* WHAT TO PRODUCE
The reply should hold only the lines below from the one with "DDR DIMM 2 ช่องเสียบ" to the end, each copied exactly.

[Extracted records]
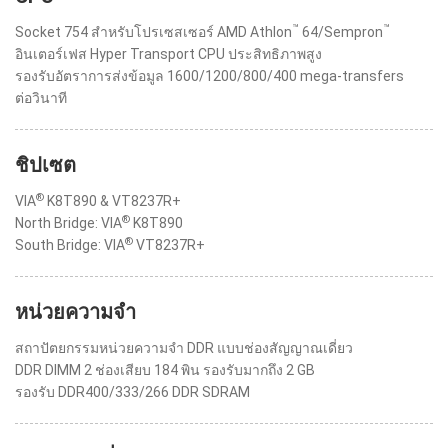
™
™
Socket 754 สำหรับโปรเซสเซอร์ AMD Athlon
64/Sempron
อินเตอร์เฟส Hyper Transport CPU ประสิทธิภาพสูง
รองรับอัตราการส่งข้อมูล 1600/1200/800/400 mega-transfers
ต่อวินาที
ชิปเซต
®
VIA
K8T890 & VT8237R+
®
North Bridge: VIA
K8T890
®
South Bridge: VIA
VT8237R+
หน่วยความจำ
สถาปัตยกรรมหน่วยความจำ DDR แบบช่องสัญญาณเดี่ยว
DDR DIMM 2 ช่องเสียบ 184 พิน รองรับมากถึง 2 GB
รองรับ DDR400/333/266 DDR SDRAM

* ANSWER TO THE PROBLEM
DDR DIMM 2 ช่องเสียบ 184 พิน รองรับมากถึง 2 GB
รองรับ DDR400/333/266 DDR SDRAM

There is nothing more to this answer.